What lines below contain the string "info"? List them all.

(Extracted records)
__________

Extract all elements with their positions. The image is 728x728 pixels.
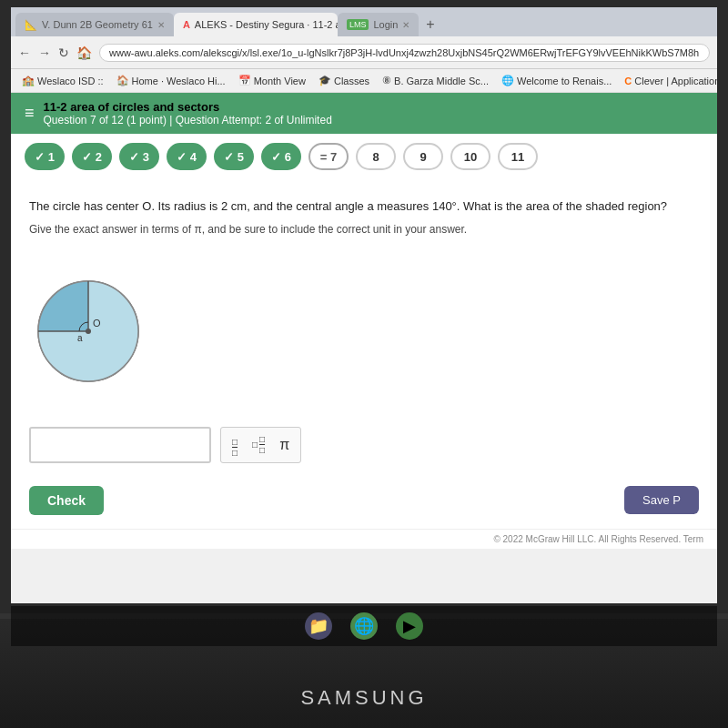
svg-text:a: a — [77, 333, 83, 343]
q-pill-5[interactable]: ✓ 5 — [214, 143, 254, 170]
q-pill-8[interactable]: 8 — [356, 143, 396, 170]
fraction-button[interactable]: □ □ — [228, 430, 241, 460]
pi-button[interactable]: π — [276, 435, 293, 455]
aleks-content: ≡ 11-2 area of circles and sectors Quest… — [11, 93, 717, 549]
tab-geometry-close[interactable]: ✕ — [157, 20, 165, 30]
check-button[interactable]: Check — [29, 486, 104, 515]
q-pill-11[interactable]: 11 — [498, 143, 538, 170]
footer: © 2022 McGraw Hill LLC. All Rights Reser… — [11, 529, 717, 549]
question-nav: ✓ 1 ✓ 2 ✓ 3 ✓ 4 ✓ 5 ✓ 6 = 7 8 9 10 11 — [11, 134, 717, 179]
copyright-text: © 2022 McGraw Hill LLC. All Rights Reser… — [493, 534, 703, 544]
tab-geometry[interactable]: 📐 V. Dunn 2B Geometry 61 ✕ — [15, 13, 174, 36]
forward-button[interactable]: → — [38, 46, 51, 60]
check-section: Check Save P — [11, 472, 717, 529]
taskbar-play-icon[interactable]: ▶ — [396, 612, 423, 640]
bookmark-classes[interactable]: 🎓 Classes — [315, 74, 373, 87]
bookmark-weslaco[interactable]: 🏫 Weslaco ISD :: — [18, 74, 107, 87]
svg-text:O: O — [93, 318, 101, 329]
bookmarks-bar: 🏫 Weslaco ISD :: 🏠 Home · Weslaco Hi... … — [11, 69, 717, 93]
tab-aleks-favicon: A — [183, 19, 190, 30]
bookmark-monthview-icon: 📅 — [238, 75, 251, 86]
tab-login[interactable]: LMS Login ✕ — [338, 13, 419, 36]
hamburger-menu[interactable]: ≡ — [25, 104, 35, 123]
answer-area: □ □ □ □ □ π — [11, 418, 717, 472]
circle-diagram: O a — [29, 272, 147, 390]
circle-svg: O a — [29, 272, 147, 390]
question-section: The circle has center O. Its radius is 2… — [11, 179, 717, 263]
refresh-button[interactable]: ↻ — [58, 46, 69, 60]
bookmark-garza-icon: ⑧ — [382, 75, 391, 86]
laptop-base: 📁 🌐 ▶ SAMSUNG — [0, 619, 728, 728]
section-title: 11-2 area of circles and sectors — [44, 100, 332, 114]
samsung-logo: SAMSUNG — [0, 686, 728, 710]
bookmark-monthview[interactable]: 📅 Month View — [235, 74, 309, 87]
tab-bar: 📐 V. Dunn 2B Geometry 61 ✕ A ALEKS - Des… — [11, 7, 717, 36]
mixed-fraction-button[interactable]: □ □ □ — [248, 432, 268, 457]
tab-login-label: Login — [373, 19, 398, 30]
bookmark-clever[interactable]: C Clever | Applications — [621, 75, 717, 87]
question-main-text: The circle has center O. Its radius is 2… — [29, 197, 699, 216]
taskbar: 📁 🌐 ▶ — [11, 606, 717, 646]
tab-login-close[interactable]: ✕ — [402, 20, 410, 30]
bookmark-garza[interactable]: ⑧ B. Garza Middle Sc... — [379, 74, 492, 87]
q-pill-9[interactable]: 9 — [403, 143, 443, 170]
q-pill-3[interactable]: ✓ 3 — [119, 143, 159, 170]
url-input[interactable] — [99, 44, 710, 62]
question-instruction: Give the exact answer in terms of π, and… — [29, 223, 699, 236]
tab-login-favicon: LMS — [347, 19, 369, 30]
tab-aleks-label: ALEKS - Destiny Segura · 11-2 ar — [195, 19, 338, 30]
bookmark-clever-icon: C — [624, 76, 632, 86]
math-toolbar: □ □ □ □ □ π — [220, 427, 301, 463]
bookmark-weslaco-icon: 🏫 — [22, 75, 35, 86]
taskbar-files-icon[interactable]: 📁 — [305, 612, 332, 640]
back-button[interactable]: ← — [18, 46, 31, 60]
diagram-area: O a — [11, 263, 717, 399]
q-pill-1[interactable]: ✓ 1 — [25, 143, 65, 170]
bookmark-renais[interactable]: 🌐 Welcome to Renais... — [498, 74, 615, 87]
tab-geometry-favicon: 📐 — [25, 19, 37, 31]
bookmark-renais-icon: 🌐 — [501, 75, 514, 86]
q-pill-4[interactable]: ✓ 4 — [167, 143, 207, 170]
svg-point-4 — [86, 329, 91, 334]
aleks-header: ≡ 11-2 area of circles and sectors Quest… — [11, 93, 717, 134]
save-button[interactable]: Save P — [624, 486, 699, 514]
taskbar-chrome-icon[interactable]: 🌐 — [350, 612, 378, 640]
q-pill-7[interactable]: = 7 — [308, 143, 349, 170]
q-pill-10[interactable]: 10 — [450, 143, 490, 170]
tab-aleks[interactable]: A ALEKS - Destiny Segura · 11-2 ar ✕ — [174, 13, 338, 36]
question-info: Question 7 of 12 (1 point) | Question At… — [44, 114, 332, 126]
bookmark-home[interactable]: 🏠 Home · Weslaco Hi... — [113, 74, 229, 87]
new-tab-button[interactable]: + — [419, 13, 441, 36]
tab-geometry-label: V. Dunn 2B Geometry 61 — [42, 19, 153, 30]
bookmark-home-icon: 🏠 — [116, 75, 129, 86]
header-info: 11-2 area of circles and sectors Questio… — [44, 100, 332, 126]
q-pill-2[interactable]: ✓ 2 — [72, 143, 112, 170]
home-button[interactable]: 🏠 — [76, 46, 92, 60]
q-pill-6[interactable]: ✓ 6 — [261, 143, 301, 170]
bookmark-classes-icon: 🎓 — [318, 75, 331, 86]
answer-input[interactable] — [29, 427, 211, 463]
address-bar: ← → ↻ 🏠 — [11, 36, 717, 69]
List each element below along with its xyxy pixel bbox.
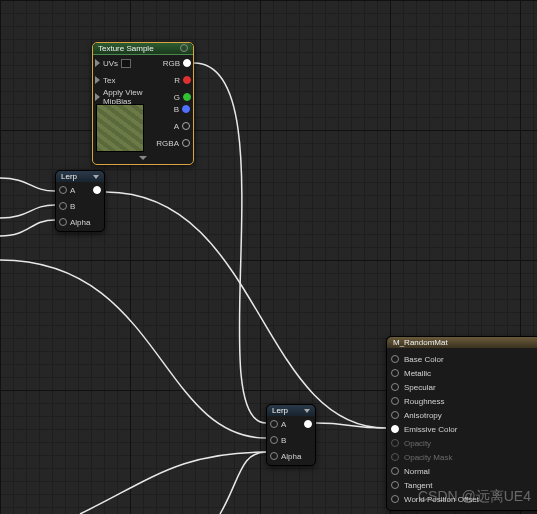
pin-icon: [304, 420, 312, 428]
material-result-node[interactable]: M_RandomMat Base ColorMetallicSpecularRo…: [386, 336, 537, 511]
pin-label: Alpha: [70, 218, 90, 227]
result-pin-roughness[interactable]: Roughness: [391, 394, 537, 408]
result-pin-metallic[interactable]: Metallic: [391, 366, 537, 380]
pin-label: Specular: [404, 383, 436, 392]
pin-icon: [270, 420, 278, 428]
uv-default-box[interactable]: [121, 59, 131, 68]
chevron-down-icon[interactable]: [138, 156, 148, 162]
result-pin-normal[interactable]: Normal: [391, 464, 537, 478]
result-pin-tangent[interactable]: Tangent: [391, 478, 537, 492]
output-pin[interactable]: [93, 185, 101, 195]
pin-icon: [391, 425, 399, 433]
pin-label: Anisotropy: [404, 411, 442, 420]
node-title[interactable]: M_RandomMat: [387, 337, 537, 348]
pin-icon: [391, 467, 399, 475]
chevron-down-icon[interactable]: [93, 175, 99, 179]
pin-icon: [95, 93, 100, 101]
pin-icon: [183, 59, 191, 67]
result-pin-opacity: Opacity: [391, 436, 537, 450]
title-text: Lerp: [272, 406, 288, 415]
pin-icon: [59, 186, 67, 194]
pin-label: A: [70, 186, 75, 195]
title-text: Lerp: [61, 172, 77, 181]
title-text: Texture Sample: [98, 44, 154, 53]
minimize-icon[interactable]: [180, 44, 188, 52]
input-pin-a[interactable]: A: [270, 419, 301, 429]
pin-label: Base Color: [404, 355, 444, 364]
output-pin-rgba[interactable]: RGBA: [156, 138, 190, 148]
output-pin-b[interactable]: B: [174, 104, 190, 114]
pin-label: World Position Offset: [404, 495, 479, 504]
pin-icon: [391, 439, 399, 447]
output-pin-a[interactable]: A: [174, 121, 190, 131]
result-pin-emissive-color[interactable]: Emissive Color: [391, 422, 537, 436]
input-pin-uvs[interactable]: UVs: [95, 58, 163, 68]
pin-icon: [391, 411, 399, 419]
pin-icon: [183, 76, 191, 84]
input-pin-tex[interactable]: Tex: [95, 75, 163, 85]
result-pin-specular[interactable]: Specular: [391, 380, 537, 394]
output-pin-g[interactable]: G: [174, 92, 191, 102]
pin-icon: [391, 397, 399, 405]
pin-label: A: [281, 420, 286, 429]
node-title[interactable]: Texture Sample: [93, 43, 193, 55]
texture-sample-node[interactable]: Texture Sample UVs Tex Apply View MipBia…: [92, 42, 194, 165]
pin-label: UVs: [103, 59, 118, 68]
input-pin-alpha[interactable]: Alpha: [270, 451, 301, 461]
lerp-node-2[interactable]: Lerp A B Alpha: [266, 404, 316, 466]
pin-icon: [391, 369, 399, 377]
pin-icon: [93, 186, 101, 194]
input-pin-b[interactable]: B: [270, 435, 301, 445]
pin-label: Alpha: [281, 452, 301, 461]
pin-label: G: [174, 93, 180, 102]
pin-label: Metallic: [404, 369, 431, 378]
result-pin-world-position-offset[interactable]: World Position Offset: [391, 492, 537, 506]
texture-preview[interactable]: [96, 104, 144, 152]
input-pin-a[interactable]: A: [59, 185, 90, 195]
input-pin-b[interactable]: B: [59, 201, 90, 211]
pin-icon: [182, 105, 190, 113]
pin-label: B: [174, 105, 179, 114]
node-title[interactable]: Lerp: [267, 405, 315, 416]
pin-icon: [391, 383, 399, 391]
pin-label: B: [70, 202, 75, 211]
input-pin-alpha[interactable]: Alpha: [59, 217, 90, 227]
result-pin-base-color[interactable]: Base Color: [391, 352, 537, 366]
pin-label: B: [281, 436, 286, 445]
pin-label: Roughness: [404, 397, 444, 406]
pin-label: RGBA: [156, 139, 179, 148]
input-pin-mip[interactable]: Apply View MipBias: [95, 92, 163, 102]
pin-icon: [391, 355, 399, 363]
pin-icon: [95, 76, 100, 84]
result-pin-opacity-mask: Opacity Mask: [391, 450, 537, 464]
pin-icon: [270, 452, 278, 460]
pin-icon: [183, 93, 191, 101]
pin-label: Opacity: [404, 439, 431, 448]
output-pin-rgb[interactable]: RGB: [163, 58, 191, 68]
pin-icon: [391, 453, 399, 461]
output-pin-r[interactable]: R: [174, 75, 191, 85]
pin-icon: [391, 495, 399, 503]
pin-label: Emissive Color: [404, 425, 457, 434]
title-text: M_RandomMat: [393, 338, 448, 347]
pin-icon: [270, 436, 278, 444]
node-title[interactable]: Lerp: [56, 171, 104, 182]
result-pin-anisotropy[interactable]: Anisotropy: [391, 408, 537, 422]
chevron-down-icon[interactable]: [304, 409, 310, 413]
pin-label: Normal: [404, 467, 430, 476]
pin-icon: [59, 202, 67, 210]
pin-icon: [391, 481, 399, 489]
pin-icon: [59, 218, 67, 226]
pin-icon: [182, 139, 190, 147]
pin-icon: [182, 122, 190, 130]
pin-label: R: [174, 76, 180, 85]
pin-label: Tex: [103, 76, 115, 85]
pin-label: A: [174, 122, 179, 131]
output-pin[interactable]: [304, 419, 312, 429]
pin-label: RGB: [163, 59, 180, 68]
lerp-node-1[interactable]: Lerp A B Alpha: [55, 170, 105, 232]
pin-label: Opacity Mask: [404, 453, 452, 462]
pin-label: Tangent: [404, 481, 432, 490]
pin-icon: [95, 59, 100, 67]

__________

COMPLETED EXERCISE
question-info: Question 7 of 12 (1 point) | Question At… — [44, 114, 332, 126]
header-info: 11-2 area of circles and sectors Questio… — [44, 100, 332, 126]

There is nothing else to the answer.